___ Source data ___

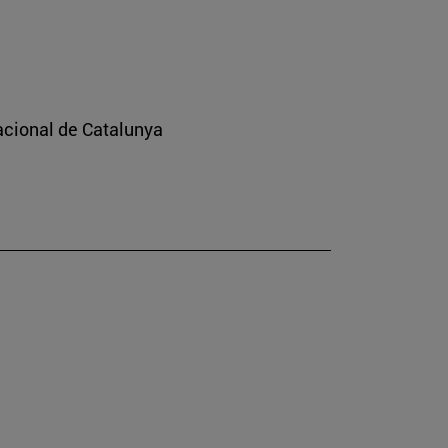
nacional de Catalunya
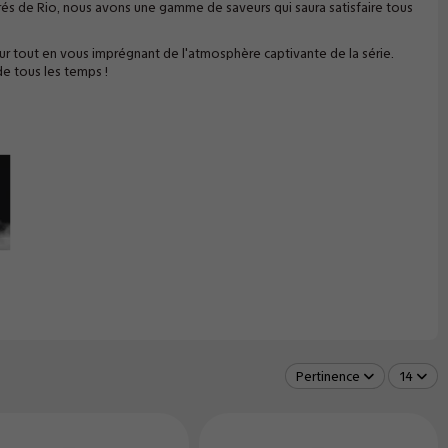
rés de Rio, nous avons une gamme de saveurs qui saura satisfaire tous
ur tout en vous imprégnant de l'atmosphère captivante de la série.
e tous les temps !
Pertinence
14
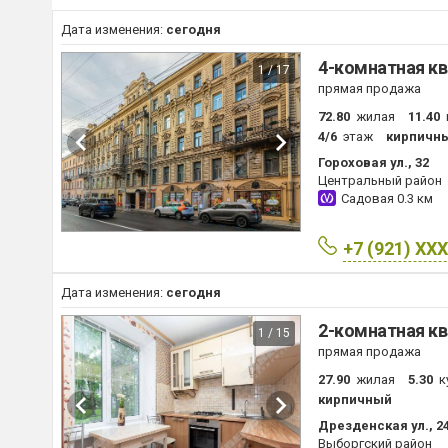
Дата изменения:
сегодня
4-комнатная кв
1 / 17
прямая продажа
72.80
жилая
11.40
4/6
этаж
кирпичн
Гороховая ул., 32
Центральный район
Садовая
0.3 км
+7 (921) XX
Дата изменения:
сегодня
2-комнатная кв
1 / 15
прямая продажа
27.90
жилая
5.30
к
кирпичный
Дрезденская ул., 2
Выборгский район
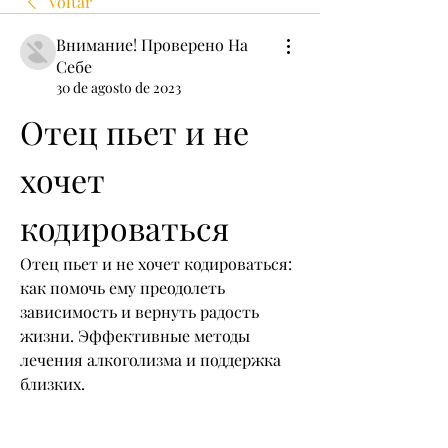
Voltar
Внимание! Проверено На
Себе
30 de agosto de 2023
Отец пьет и не 
хочет 
кодироваться
Отец пьет и не хочет кодироваться: 
как помочь ему преодолеть 
зависимость и вернуть радость 
жизни. Эффективные методы 
лечения алкоголизма и поддержка 
близких.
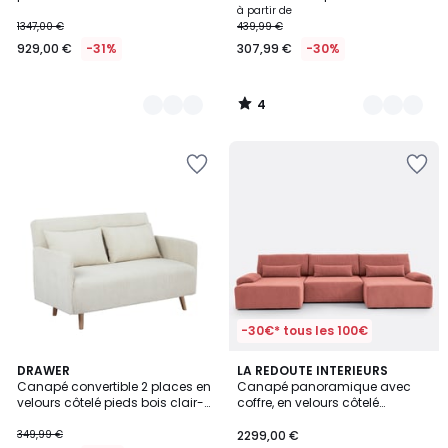
foncé- BELUSHI
à partir de
1347,00 €
439,99 €
929,00 €
-31%
307,99 €
-30%
4
/
5
-30€* tous les 100€
DRAWER
7
LA REDOUTE INTERIEURS
Canapé convertible 2 places en
Canapé panoramique avec
Couleurs
velours côtelé pieds bois clair-
coffre, en velours côtelé
BELUSHI
moyennes côtes, MAONA
349,99 €
2299,00 €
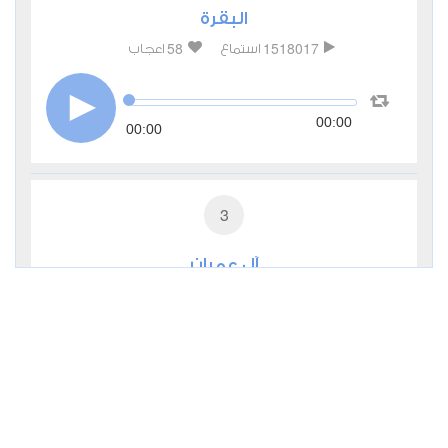
البقرة
58
1518017
استماع
اعجاب
00:00
00:00
3
آل عمران
17
503691
استماع
اعجاب
00:00
00:00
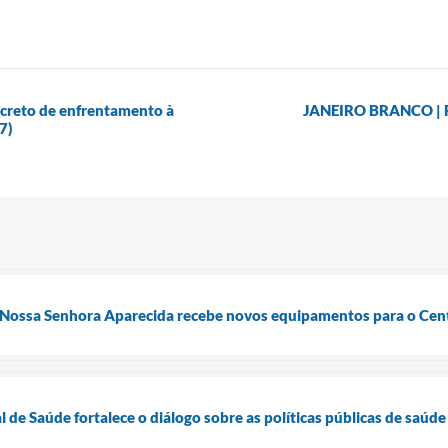
decreto de enfrentamento à
JANEIRO BRANCO | Pr
7)
 Nossa Senhora Aparecida recebe novos equipamentos para o Cent
 de Saúde fortalece o diálogo sobre as políticas públicas de saúde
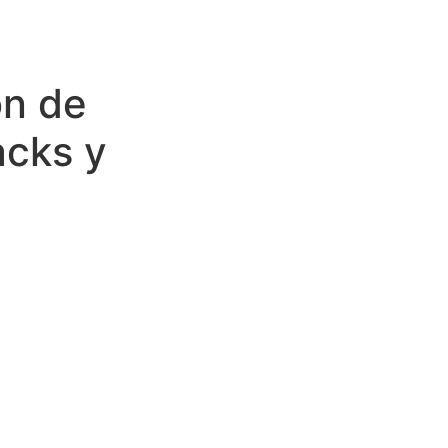
ón de
acks y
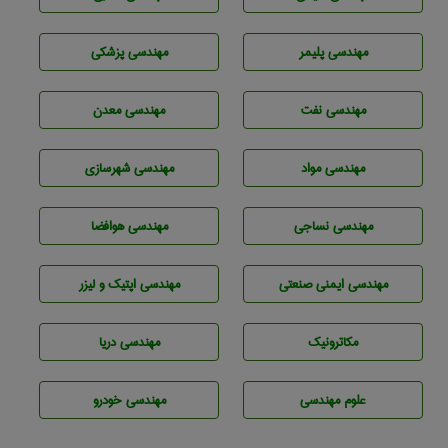
مهندسی پليمر
مهندسی پزشکی
مهندسی نفت
مهندسی معدن
مهندسی مواد
مهندسی شهرسازی
مهندسي نساجی
مهندسی هوافضا
مهندسی ایمنی صنعتی
مهندسی اپتیک و لیزر
مکاترونیک
مهندسی دریا
علوم مهندسی
مهندسی خودرو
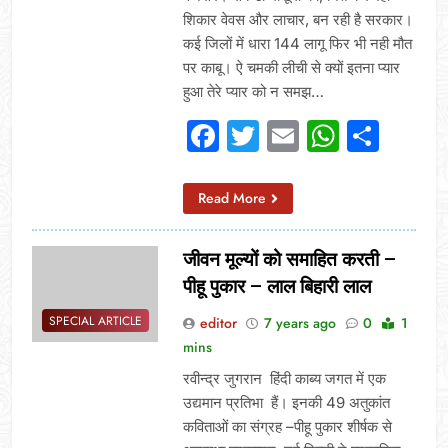
शिकार वेवस और लाचार, बन रही है सरकार।
कई जिलों में धारा 144 लागू फिर भी नही मौत
पर काबू। ऐ चमकी लीची से क्यों इतना प्यार
हुआ तेरे प्यार को न समझ…
Facebook
Twitter
Email
Whats
Sha
Read More
जीवन मूल्यों को समाहित करती –
पीहू पुकार – लाल बिहारी लाल
SPECIAL ARTICLE
editor
7 years ago
0
1
mins
रवीन्द्र जुगरान हिंदी काब्य जगत में एक
उद्यमान प्रतिभा हैं। इनकी 49 अतुकांत
कविताओं का संग्रह –पीहू पुकार शीर्षक से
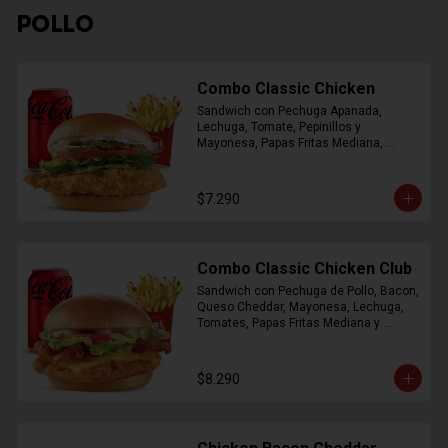
POLLO
Combo Classic Chicken
Sandwich con Pechuga Apanada, 
Lechuga, Tomate, Pepinillos y 
Mayonesa, Papas Fritas Mediana, 
Bebida Lata
$7.290
Combo Classic Chicken Club
Sandwich con Pechuga de Pollo, Bacon, 
Queso Cheddar, Mayonesa, Lechuga, 
Tomates, Papas Fritas Mediana y 
Bebida Lata
$8.290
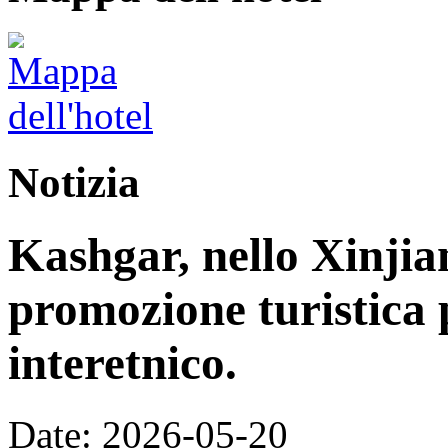
Notizia
Kashgar, nello Xinjia
promozione turistica 
interetnico.
Date: 2026-05-20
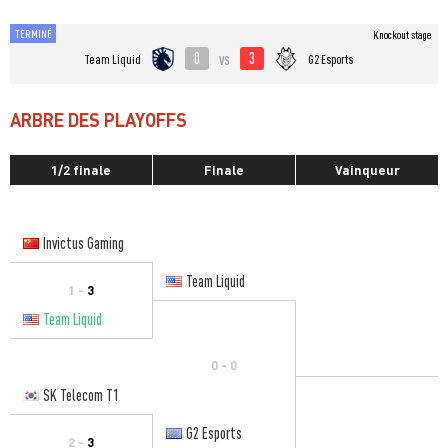
TERMINÉ
Knockout stage
0
3
vs
Team Liquid
G2 Esports
ARBRE DES PLAYOFFS
1/2 finale
Finale
Vainqueur
Invictus Gaming
Team Liquid
1 -
3
Team Liquid
0 - 0
SK Telecom T1
G2 Esports
2 -
3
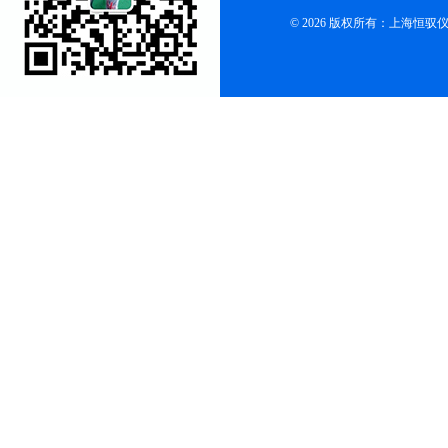
© 2026 版权所有：上海恒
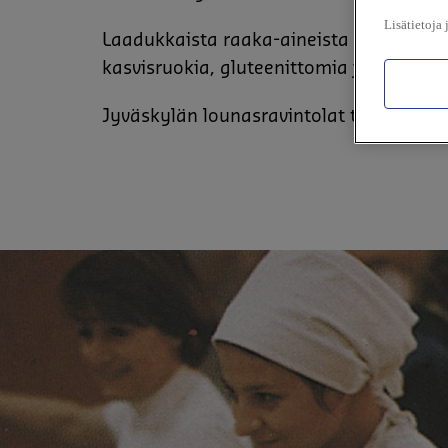
Lisätietoja 
Laadukkaista raaka-aineista valmistetu
kasvisruokia, gluteenittomia ja laktoosi
Jyväskylän lounasravintolat toivottavat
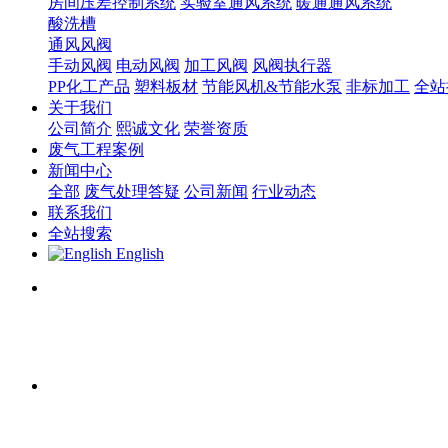
房间压差控制系统
实验室通风系统
暖通通风系统
酸洗槽
通风风阀
手动风阀
电动风阀
加工风阀
风阀执行器
PP化工产品
塑料板材
节能风机&节能水泵
非标加工
全站
关于我们
公司简介
熙诚文化
荣誉资质
废气工程案例
新闻中心
全部
废气处理答疑
公司新闻
行业动态
联系我们
全站搜索
English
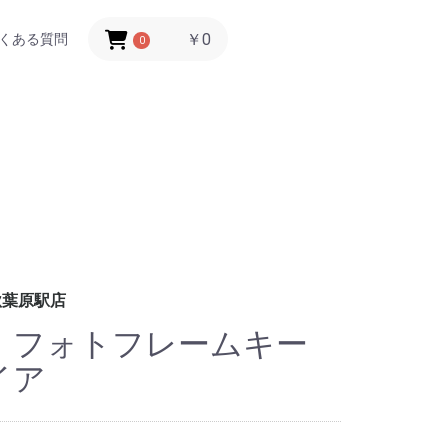
￥0
くある質問
0
秋葉原駅店
店 フォトフレームキー
イア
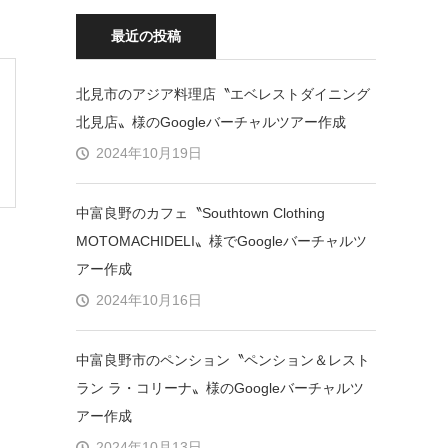
最近の投稿
北見市のアジア料理店〝エベレストダイニング
北見店〟様のGoogleバーチャルツアー作成
2024年10月19日
中富良野のカフェ〝Southtown Clothing
MOTOMACHIDELI〟様でGoogleバーチャルツ
アー作成
2024年10月16日
中富良野市のペンション〝ペンション＆レスト
ラン ラ・コリーナ〟様のGoogleバーチャルツ
アー作成
2024年10月13日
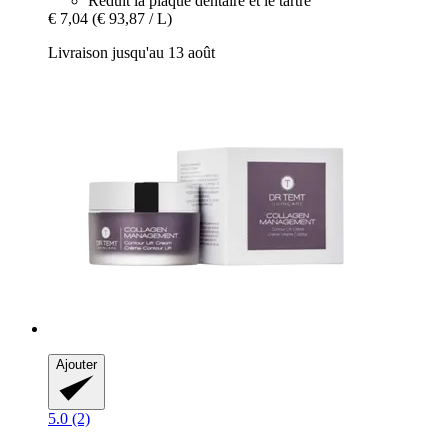
Réduit la plaque dentaire et le tartre
€ 7,04
(€ 93,87 / L)
Livraison jusqu'au 13 août
Ajouter
5.0 (2)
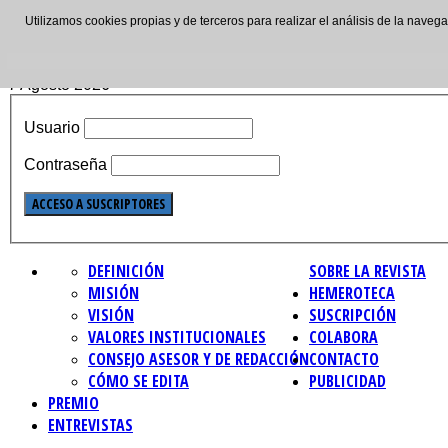
Utilizamos cookies propias y de terceros para realizar el análisis de la nave
ISSN: 2695-4621
7 Agosto 2026
Usuario
Contraseña
DEFINICIÓN
SOBRE LA REVISTA
MISIÓN
HEMEROTECA
VISIÓN
SUSCRIPCIÓN
VALORES INSTITUCIONALES
COLABORA
CONSEJO ASESOR Y DE REDACCIÓN
CONTACTO
CÓMO SE EDITA
PUBLICIDAD
PREMIO
ENTREVISTAS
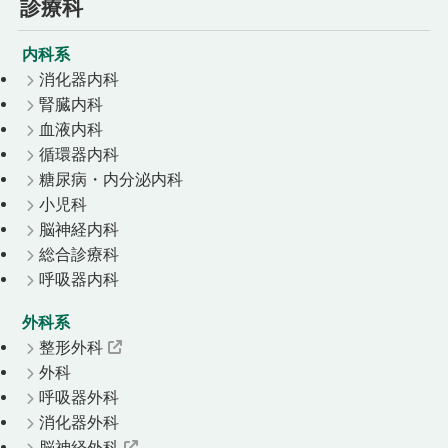
診療科
内科系
消化器内科
腎臓内科
血液内科
循環器内科
糖尿病・内分泌内科
小児科
脳神経内科
総合診療科
呼吸器内科
外科系
整形外科
外科
呼吸器外科
消化器外科
脳神経外科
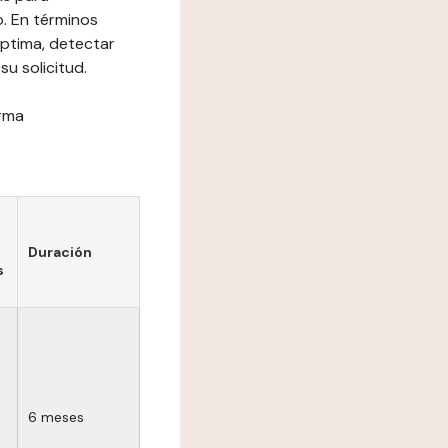
o. En términos
óptima, detectar
su solicitud.
orma
Duración
s
6 meses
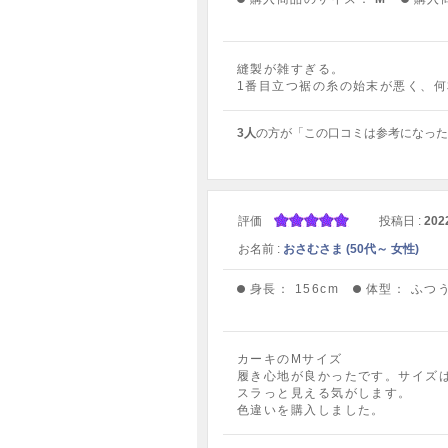
縫製が雑すぎる。
1番目立つ裾の糸の始末が悪く、
3人
の方が「この口コミは参考になった
評価
投稿日 :
202
お名前 :
おさむさま (50代～ 女性)
身長：
156cm
体型：
ふつ
カーキのMサイズ
履き心地が良かったです。サイズ
スラっと見える気がします。
色違いを購入しました。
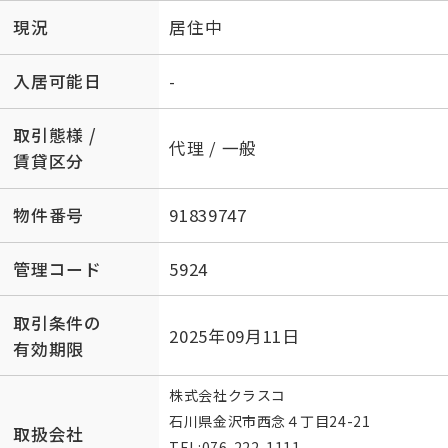
現況
居住中
入居可能日
-
取引態様 /
代理 / 一般
賃貸区分
物件番号
91839747
管理コード
5924
取引条件の
2025年09月11日
有効期限
株式会社クラスコ
石川県金沢市西念４丁目24-21
取扱会社
TEL:
076-222-1111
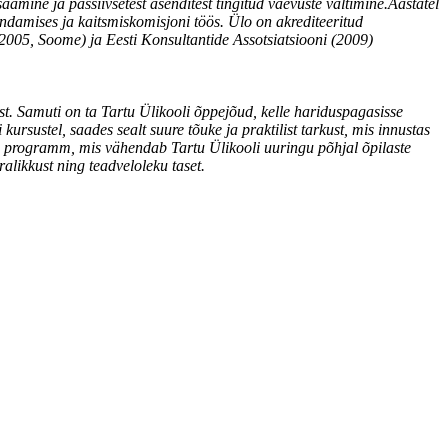
amine ja passiivsetest asenditest tingitud vaevuste vältimine.Aastatel
ndamises ja kaitsmiskomisjoni töös. Ülo on akrediteeritud
5, Soome) ja Eesti Konsultantide Assotsiatsiooni (2009)
t. Samuti on ta Tartu Ülikooli õppejõud, kelle hariduspagasisse
rsustel, saades sealt suure tõuke ja praktilist tarkust, mis innustas
e programm, mis vähendab Tartu Ülikooli uuringu põhjal õpilaste
alikkust ning teadveloleku taset.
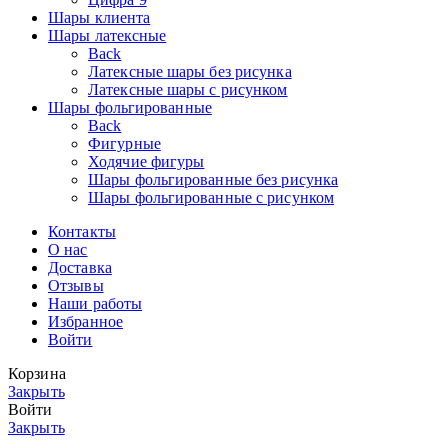
Шары клиента
Шары латексные
Back
Латексные шары без рисунка
Латексные шары с рисунком
Шары фольгированные
Back
Фигурные
Ходячие фигуры
Шары фольгированные без рисунка
Шары фольгированные с рисунком
Контакты
О нас
Доставка
Отзывы
Наши работы
Избранное
Войти
Корзина
Закрыть
Войти
Закрыть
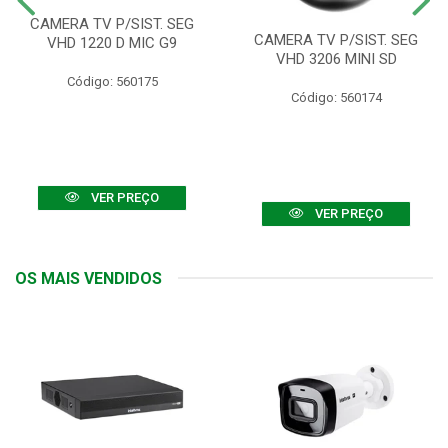
CAMERA TV P/SIST. SEG
CAMERA TV P/SIST. SEG
VHD 1220 D MIC G9
VHD 3206 MINI SD
Código: 560175
Código: 560174
VER PREÇO
VER PREÇO
OS MAIS VENDIDOS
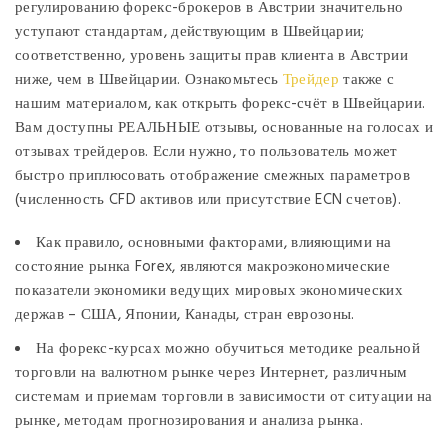
регулированию форекс-брокеров в Австрии значительно
уступают стандартам, действующим в Швейцарии;
соответственно, уровень защиты прав клиента в Австрии
ниже, чем в Швейцарии. Ознакомьтесь
Трейдер
также с
нашим материалом, как открыть форекс-счёт в Швейцарии.
Вам доступны РЕАЛЬНЫЕ отзывы, основанные на голосах и
отзывах трейдеров. Если нужно, то пользователь может
быстро приплюсовать отображение смежных параметров
(численность CFD активов или присутствие ECN счетов).
Как правило, основными факторами, влияющими на
состояние рынка Forex, являются макроэкономические
показатели экономики ведущих мировых экономических
держав – США, Японии, Канады, стран еврозоны.
На форекс-курсах можно обучиться методике реальной
торговли на валютном рынке через Интернет, различным
системам и приемам торговли в зависимости от ситуации на
рынке, методам прогнозирования и анализа рынка.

___

▸ Exercise description: Look for the string "фольгированные" in the records, and copy every line where it is found.

▸ Solution for this problem:
Шары фольгированные
Шары фольгированные без рисунка
Шары фольгированные с рисунком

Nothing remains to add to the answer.